Seguendo un criterio totalmente irrazionale ed arbitrario, lo stato ha invertito il paradigma. Non avranno titolo per riaprire le attività in grado di minimizzare i rischi di contagio secondo precisi dettami, bensì potranno riaprire le attività che rientrano o meno in una determinata categoria arbitrariamente selezionata.
E quei criteri continueranno a valere allo stesso modo per ogni circostanza, anche le più eterogenee, su di un territorio lungo millecinquecento chilometri, dalle Alpi alle Piramidi.
Dopo due mesi dall’inizio di questo dramma, ed a quattro dalla prima diffusione in Cina, lo stato ancora non ha saputo prescrivere con chiarezza i comportamenti minimi dovuti e continua a non garantire le libertà dei cittadini che quelle prescrizioni rispettano. Un metro? Due metri? Mascherina sì o no? All’aperto? Al chiuso? Boh, forse, non si sa. Lo stato preferisce calare dall’alto le sue decisioni semplicistiche e raffazzonate, secondo le prerogative di un sovrano assoluto, bizzoso e insindacabile.
Dove sta scritto che un produttore di “Made in Italy” per l’export ha più diritto a vivere di un qualsiasi altro imprenditore o piccolo commerciante o ristoratore, qualora siano anch’essi in grado di far rispettare adeguati standard di prevenzione? Il “modello italiano”, c’era da scommetterci, sta diventando un incubo e per molti una condanna.
Pateticamente, lo stato padrone assoluto si affanna a coprire la sua inanità, a mostrare un volto caritatevole, promettendo alle sue vittime inutili elemosine che, pure, fatica goffamente ad elargire, tanto è in bolletta. Elemosine non proprie, figuriamoci, non ha nemmeno le pezze al fondoschiena, bensì scroccate ai vicini europei sulla base di un melodrammatico principio di “solidarietà” a senso unico, da nord a sud. Come se gli altri il virus non l’avessero nemmeno visto.

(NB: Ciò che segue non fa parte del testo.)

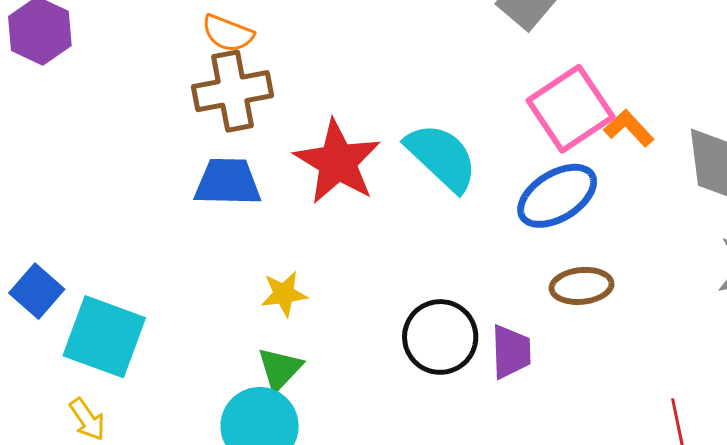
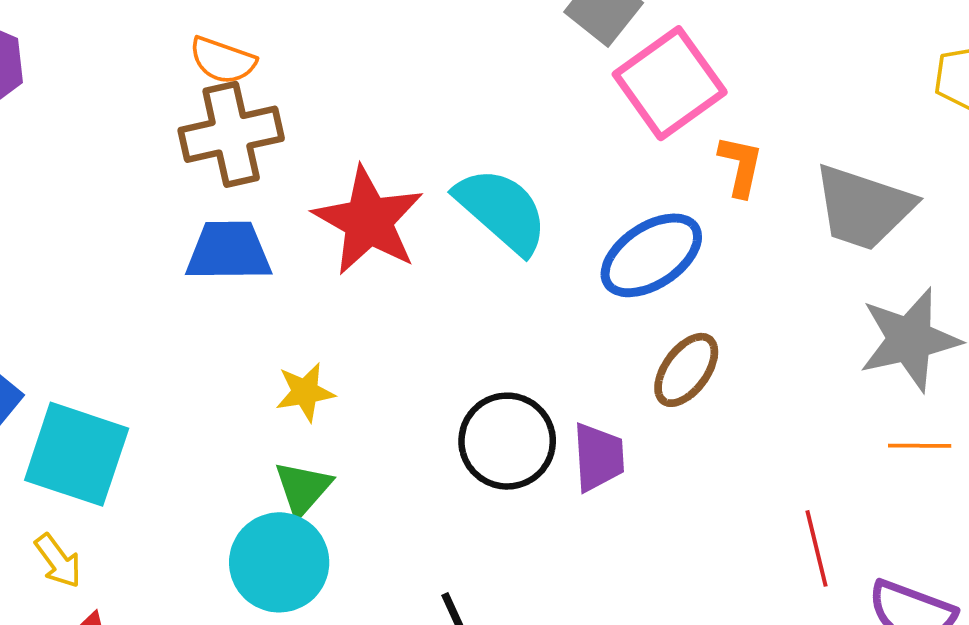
pink square: (571, 109) -> (670, 83), moved
orange L-shape: (629, 128) -> (741, 166), turned 57
brown ellipse: (582, 286) -> (686, 370), turned -46

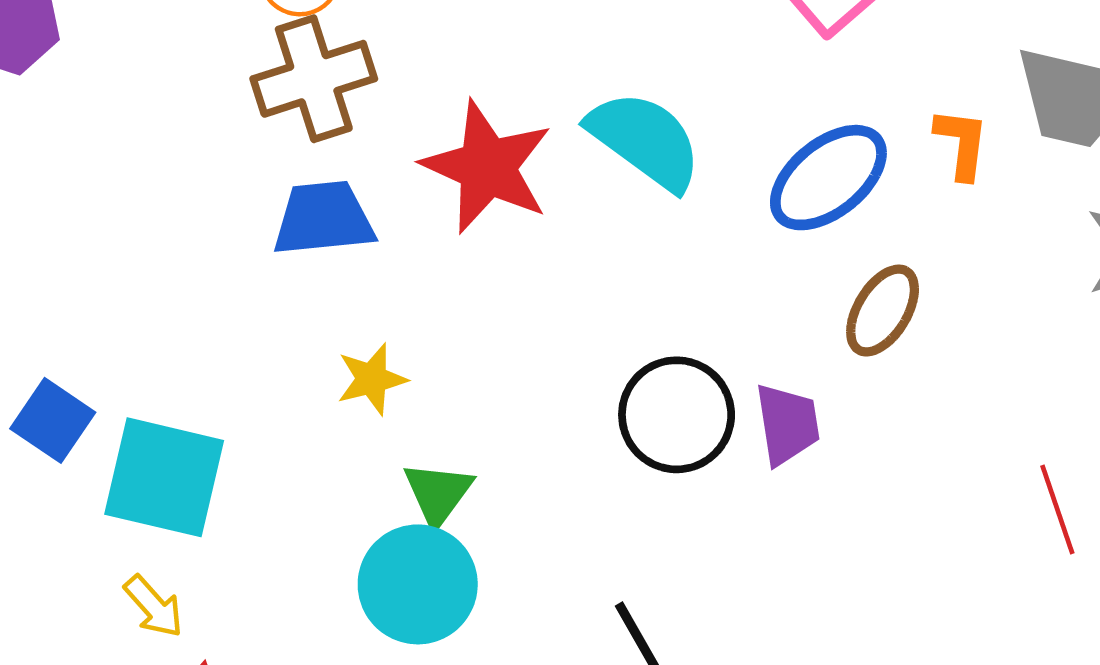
orange L-shape: (741, 166) -> (962, 143), moved
yellow star: (305, 392) -> (372, 379), moved

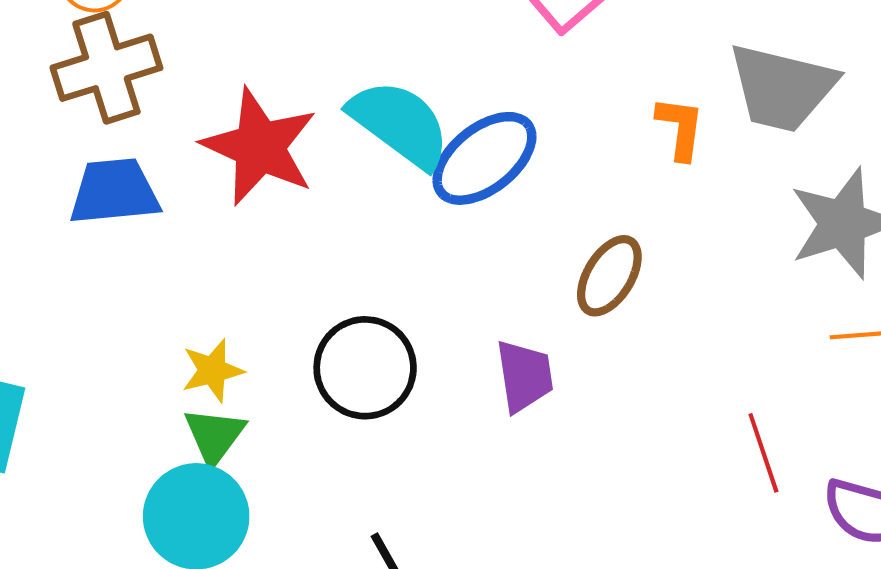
blue ellipse: (828, 178) -> (484, 158), moved
yellow star: (372, 379) -> (213, 370), moved
black circle: (677, 415) -> (365, 368), moved

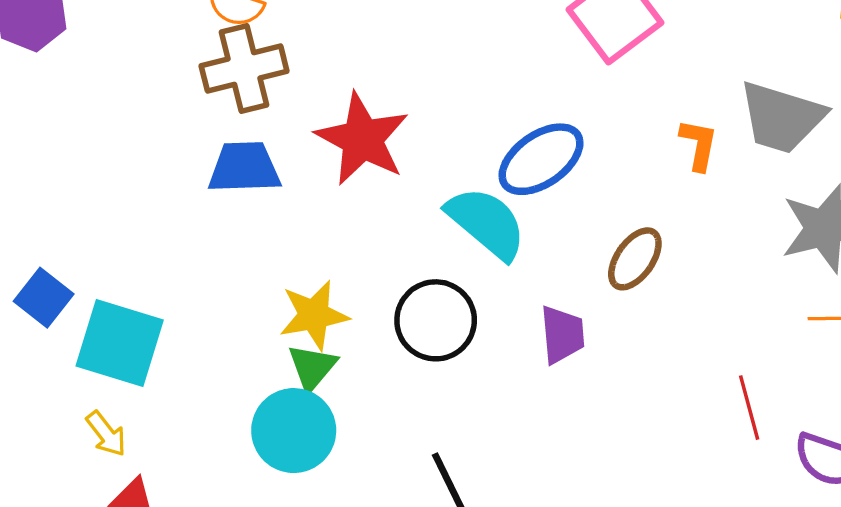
cyan semicircle: (400, 124) -> (486, 223), moved
yellow star: (213, 370) -> (314, 315), size x1.4

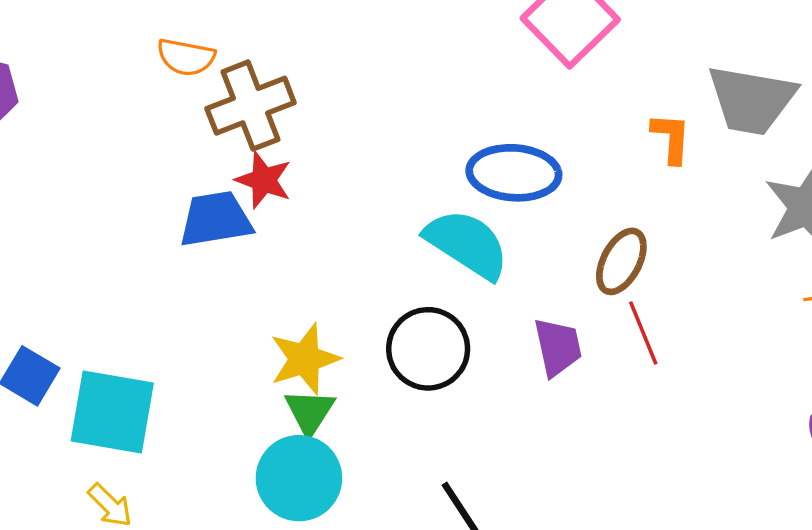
brown cross: (244, 69) -> (251, 106), moved
red star: (362, 139) -> (264, 180), moved, size x0.6
blue ellipse: (541, 159) -> (514, 173), turned 46
red line: (749, 408) -> (643, 333), moved

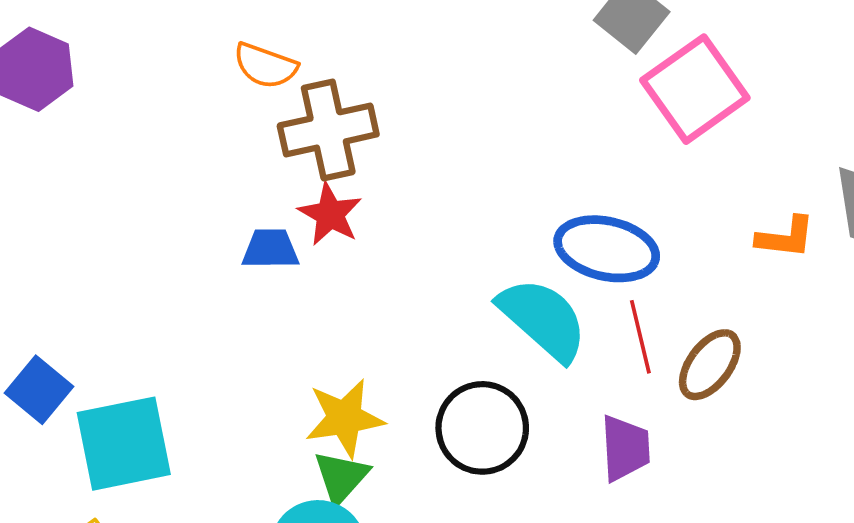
orange L-shape: (671, 138) -> (786, 237), turned 84
blue trapezoid: (216, 219) -> (270, 249), size x0.7
red line: (643, 333) -> (640, 337), moved
cyan square: (112, 412) -> (124, 444), turned -30

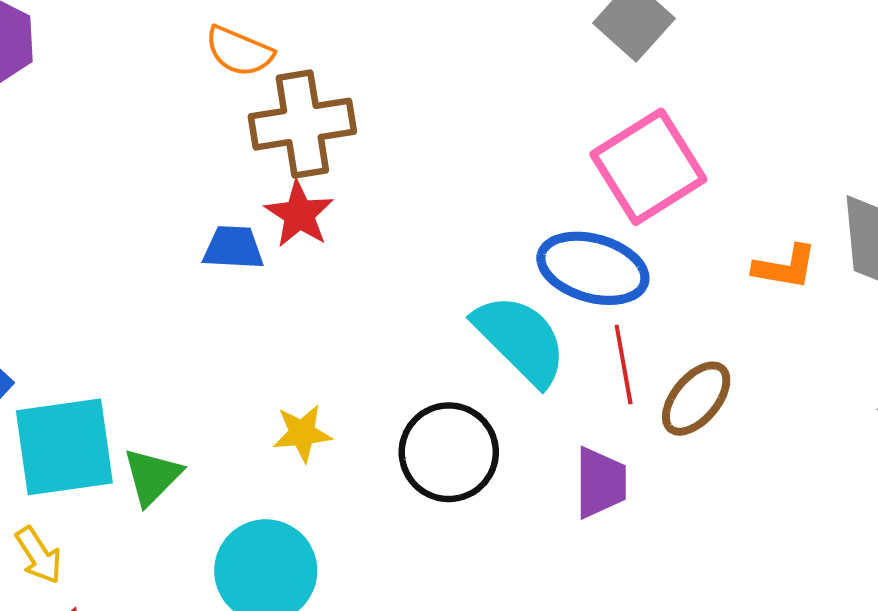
pink square: (695, 89) -> (648, 167), moved
yellow star: (345, 418) -> (302, 433), size x0.7
green triangle: (341, 477) -> (152, 476), moved

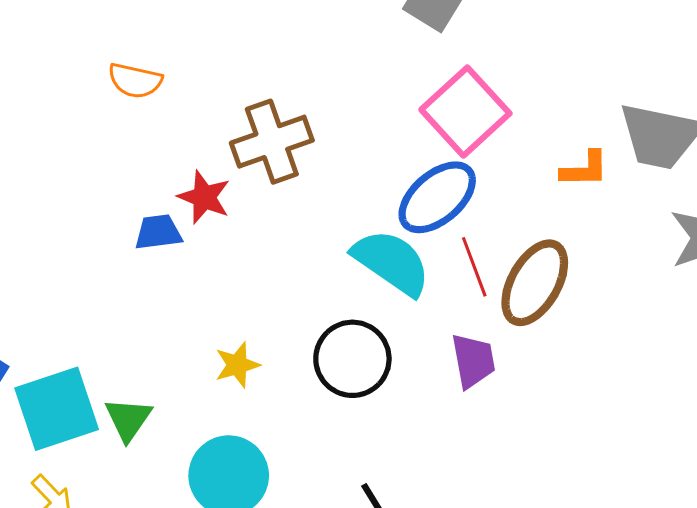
brown cross: (302, 124) -> (272, 142), moved
blue ellipse: (593, 268) -> (437, 197), turned -46
brown ellipse: (696, 399) -> (535, 283), size x1.4

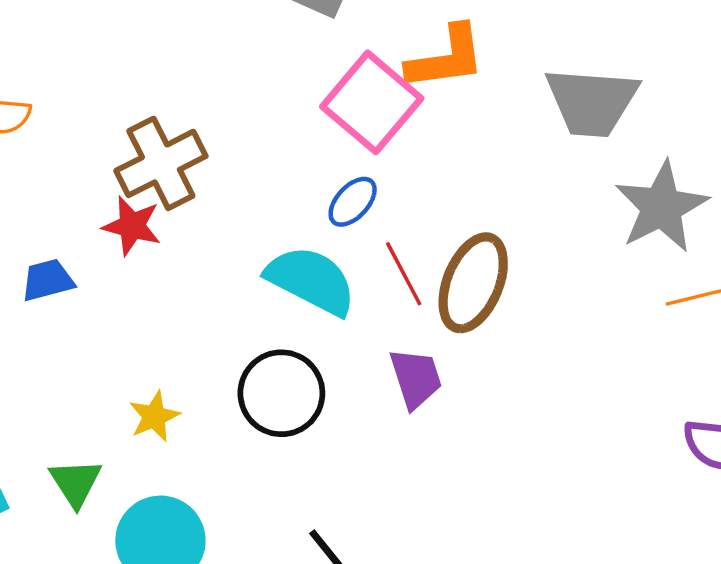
orange L-shape: (584, 169) -> (446, 58), moved, size x1.5
red star: (204, 197) -> (132, 226), moved
blue ellipse: (437, 197) -> (353, 202), size x0.6
green triangle: (128, 419) -> (75, 483), moved

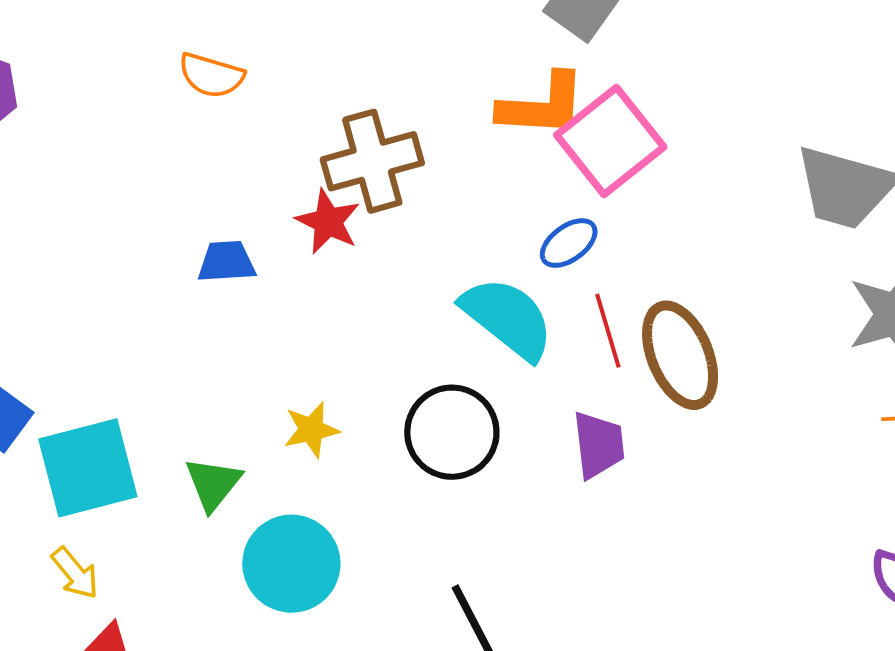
orange L-shape: (446, 58) -> (542, 105), moved
brown ellipse: (473, 283) -> (680, 355), turned -56

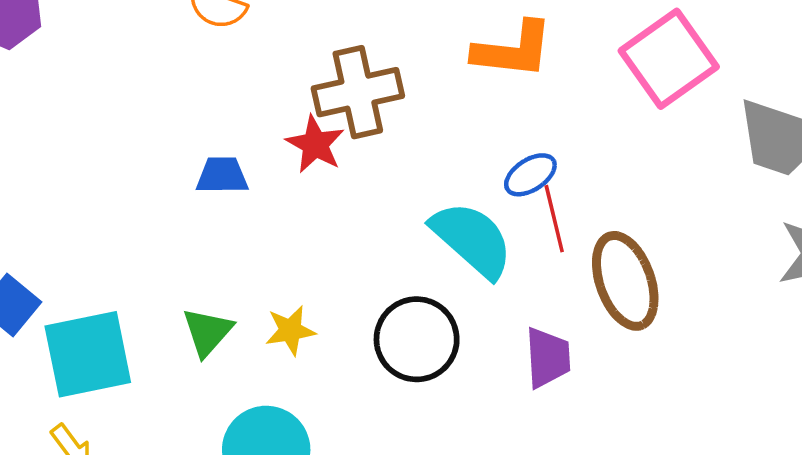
pink square: (610, 141) -> (669, 59), moved
red line: (608, 331) -> (554, 219), moved
green triangle: (213, 484) -> (207, 332), moved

Chi scrive fa impresa e commercio al dettaglio anche in un altro paese europeo, di 10 milioni di abitanti, nel quale il contagio è stato contenuto entro numeri assai più ridotti che in Italia, e dove lo stato non ha mai fermato l’attività delle industrie, né le passeggiate in città o nei parchi. Distanziamento e mascherine, anche fatte in casa, isolamento dei focolai, no autocertificazione, reparti ospedalieri ben strutturati. Regole approvate dal parlamento, chiare e fatte rispettare senza borboniche autocertificazioni. Ed ora, nessun miracolo, per carità, ma un piano concreto e rapido per la ripartenza in sicurezza delle attività commerciali e di aggregazione che erano state inevitabilmente chiuse. Ne usciranno molto meglio di noi, per loro merito.

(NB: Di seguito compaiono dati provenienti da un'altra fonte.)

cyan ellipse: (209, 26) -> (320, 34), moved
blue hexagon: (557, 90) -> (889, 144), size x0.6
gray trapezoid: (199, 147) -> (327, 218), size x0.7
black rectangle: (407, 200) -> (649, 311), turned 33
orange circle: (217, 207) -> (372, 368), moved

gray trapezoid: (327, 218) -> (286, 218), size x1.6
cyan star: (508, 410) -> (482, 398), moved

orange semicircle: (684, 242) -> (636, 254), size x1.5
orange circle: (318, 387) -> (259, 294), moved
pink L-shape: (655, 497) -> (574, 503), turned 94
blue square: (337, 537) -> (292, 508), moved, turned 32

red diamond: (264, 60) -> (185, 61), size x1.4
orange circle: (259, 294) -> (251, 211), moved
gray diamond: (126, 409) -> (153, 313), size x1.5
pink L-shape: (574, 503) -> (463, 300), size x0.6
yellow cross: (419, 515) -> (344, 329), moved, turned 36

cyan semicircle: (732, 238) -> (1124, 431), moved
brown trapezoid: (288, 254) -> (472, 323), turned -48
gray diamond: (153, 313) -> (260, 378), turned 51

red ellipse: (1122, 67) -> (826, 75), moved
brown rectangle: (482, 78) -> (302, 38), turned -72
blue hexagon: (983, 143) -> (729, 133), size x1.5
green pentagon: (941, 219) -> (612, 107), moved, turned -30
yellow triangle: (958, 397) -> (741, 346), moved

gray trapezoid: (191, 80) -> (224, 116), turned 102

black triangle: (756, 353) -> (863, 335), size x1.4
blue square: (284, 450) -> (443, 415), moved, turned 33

Noi no. Il destino delle nostre imprese è stato e continua a rimanere appeso ai capricci ed alle inadeguatezze croniche di uno stato convintosi che si possa vivere di BTP, non riuscendo a bastargli il bottino del quotidiano saccheggio fiscale. Uno stato che sembra aver progettato lo stesso futuro per milioni di lavoratori ed imprese che non ha scrupoli nel condannare a morte dopo che riuscivano a sopravvivergli con immense fatiche. Perfino un virus, che dicono non avere intelligenza, sa di non poter vivere se muore l’organismo che lo nutre.
La sventura del Covid-19 è toccata a tutti i popoli. La Repubblica Italiana soltanto a noi.